Avec les années, François Gibault a atteint une sorte de sagesse qui lui permet de s’observer avec recul — lui et ses contemporains. En témoignent quelques unes de ses réflexions qui sont autant d’aphorismes : « Le principal avantage des idées que l’on a, c’est que l’on peut en changer, hormis quand elles ont le défaut d’être fixes. » Ou celle-ci qui s’en approche : « Il faudrait changer de vie tous les matins pour ne pas sombrer dans le renouvellement quotidien des pratiques et des idées, pour que les réflexes ne supplantent pas les réflexions, pour rester maître de soi et pour ne pas faire comme le chien de Pavlov. » Naturellement, il est souvent question de Céline et des gens qui s’y sont intéressés. Ainsi il rappelle que celui-ci n’est en rien responsable de la fin tragique de Desnos et révèle que sa compagne Youki était venue s’en expliquer à Meudon : « Je sais que ce n’est pas à cause de vous qu’il a été déporté ». Belle page sur Maurice Ronet qui a longtemps nourri le projet d’adapter au cinéma La vie et l’œuvre de Philippe Ignace Semmelweis : « Cet homme au charme inouï m’a enchanté par son esprit ouvert et par son aversion profonde pour l’intolérance ». Sur le docteur André Willemin, familier de Céline à la fin de sa vie : « Il exigeait qu’on le prenne tel qu’il était, avec des idées sur tout qui n’étaient jamais celles de tout le monde et un formidable mépris des conventions et des bons usages. » On sait que François Löchen avait demandé à Gibault de prononcer le discours d’adieu à ses obsèques. Le fils et la fille souhaitaient que le nom de Céline ne fût pas prononcé (!) : « Je suis évidemment passé outre en rappelant que le pasteur Löchen avait agi avec Céline en chrétien. ». À propos de son activité à la présidence de la Société d’études céliniennes : « Bien avec tout le monde, je tempère, je modère, je temporise, je mets de l’eau dans le vin, je rassure, je concilie, sans juger ni condamner personne, mais je n’en pense pas moins. » Ce serait pourtant drôle qu’un jour, il dise ce qu’il pense vraiment des « crabes qui entourent » ladite société. Ce n’est pas pour demain. Juriste dans l’âme, François Gibault tient à ménager les uns et les autres. Encore une preuve de sagesse…

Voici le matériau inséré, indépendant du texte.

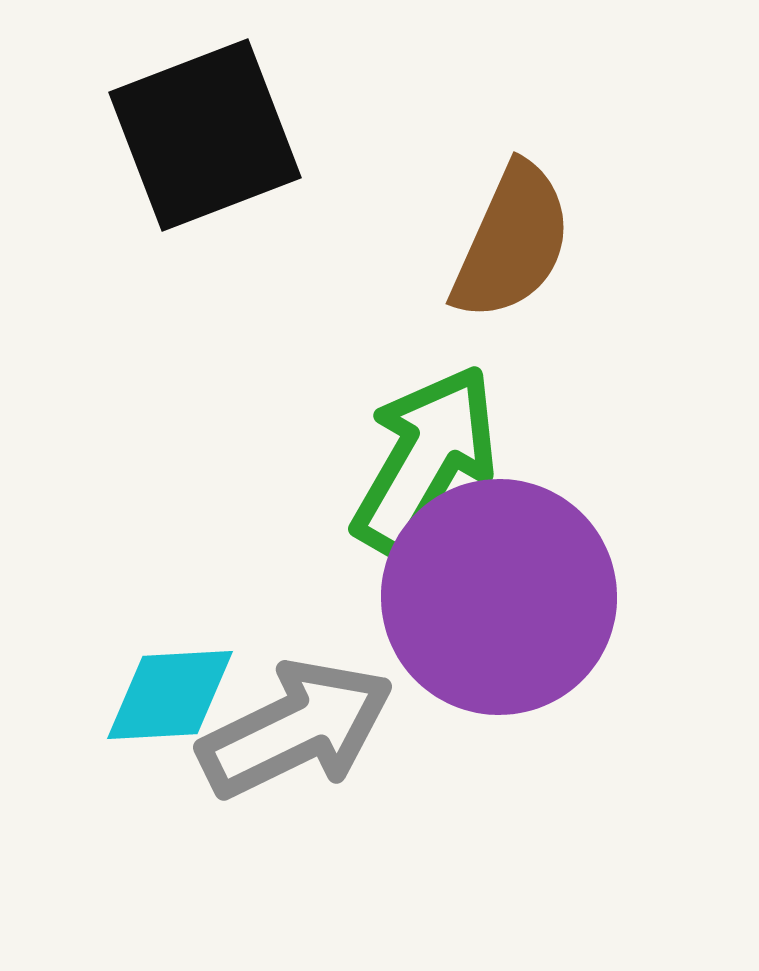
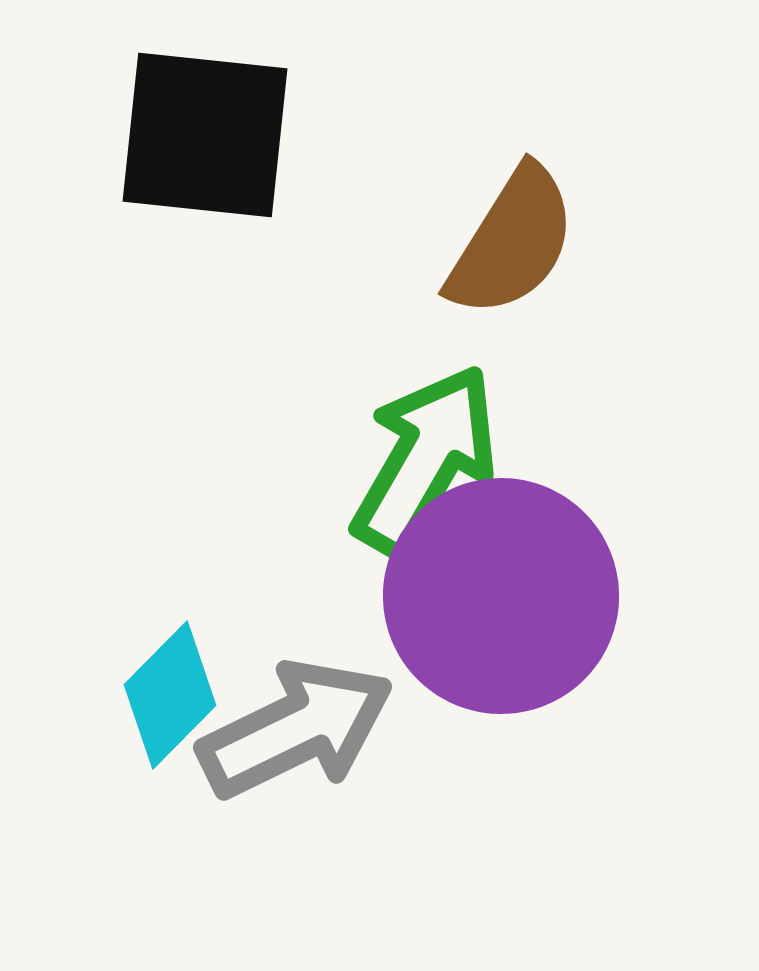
black square: rotated 27 degrees clockwise
brown semicircle: rotated 8 degrees clockwise
purple circle: moved 2 px right, 1 px up
cyan diamond: rotated 42 degrees counterclockwise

• François GIBAULT, Libera me (Suite et fin), Gallimard, 2015, 293 p. (19,50)
Vient de paraître
Céline cuirassier
Il y a trente-quatre ans, je publiais dans La Revue célinienne un article d’un jeune chercheur, Daniel Bordet (qu’est-il devenu ?) : « Fin d’une autre légende. Céline n’a jamais fait la une de L’Illustré national. » ¹. À l’époque, aucun célinien n’avait eu en mains le numéro aujourd’hui centenaire de cette revue éditée par Tallandier. Certains furent abusés par le montage réalisé par le père de Louis Destouches ². Dans la première édition de sa bibliographie célinienne, parue quelques années auparavant, Jean-Pierre Dauphin indiquait que ce dessin avait paru en première page et le datait de décembre 1914 alors qu’il parut près d’un an plus tard, en novembre 1915 ³. C’est que la collection de cette revue n’était alors consultable ni à la Bibliothèque nationale, ni à la Bibliothèque de l’Arsenal, ni même chez l’éditeur.

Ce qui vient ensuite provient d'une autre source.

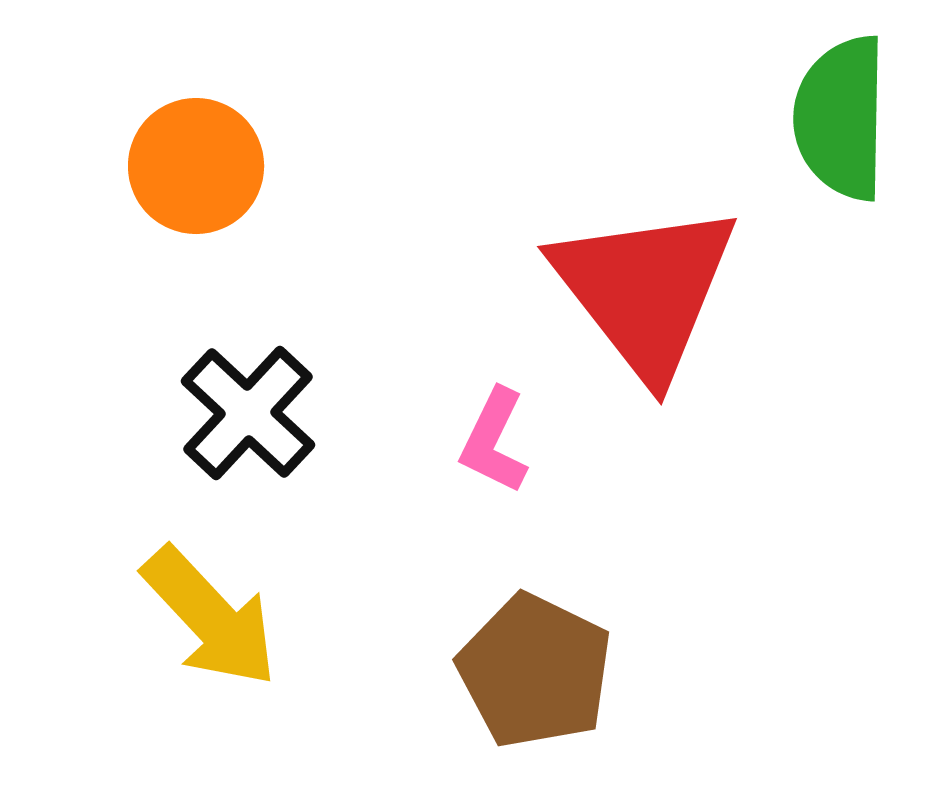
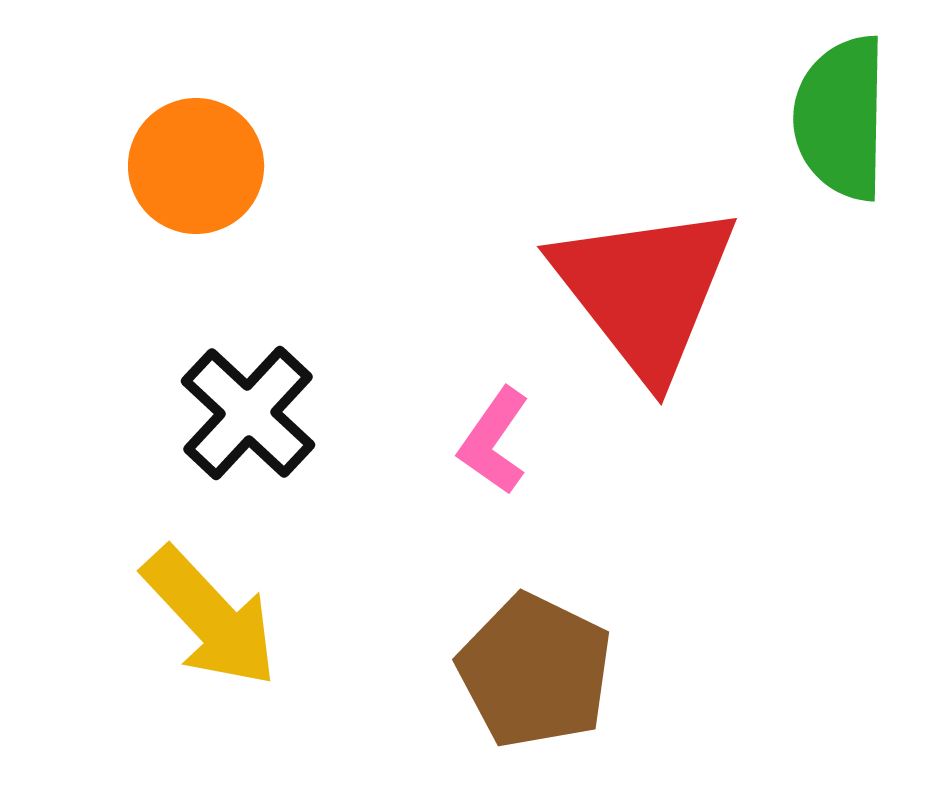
pink L-shape: rotated 9 degrees clockwise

Odile Roynette, spécialiste de la Grande Guerre, revient dans un livre savant sur cet épisode glorieux de la vie de Céline et les répercussions qu’il eut dans la formation de sa personnalité. Il y est question de L’Illustré National (voir pp. 7-12) mais aussi de son engagement dans l’armée, de sa convalescence, du séjour en Afrique, et de l’impact de la guerre dans les pamphlets, puis dans sa défense lorsqu’il sera mis en accusation par la justice de son pays.

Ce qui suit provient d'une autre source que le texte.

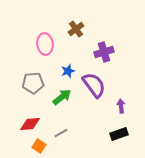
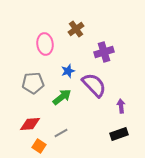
purple semicircle: rotated 8 degrees counterclockwise
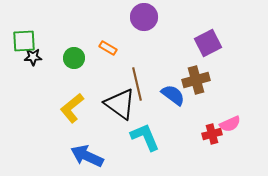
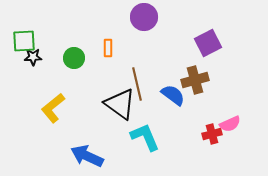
orange rectangle: rotated 60 degrees clockwise
brown cross: moved 1 px left
yellow L-shape: moved 19 px left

À la suite de Gaël Richard 4, mais à la différence des biographes même récents, elle précise que Louis Destouches n’a pas été blessé le 27 octobre 1914 mais deux jours plus tôt, le (dimanche) 25. Et cela se serait passé « sur le champ de bataille d’Ypres, à une dizaine de kilomètres au nord-est de cette ville, à proximité de la commune de Poelkapelle. » En mai 1915, il est affecté, comme on sait, au consulat général de France à Londres : « Une année a suffi pour que le jeune cavalier blessé dans les Flandres retrouvât non seulement l’usage de son bras, mais sa pleine et entière liberté. Au plus fort de la tourmente, (…) Destouches, venu s’embusquer [sic] au Consulat français de Londres, parvenait à sortir de la nuit. »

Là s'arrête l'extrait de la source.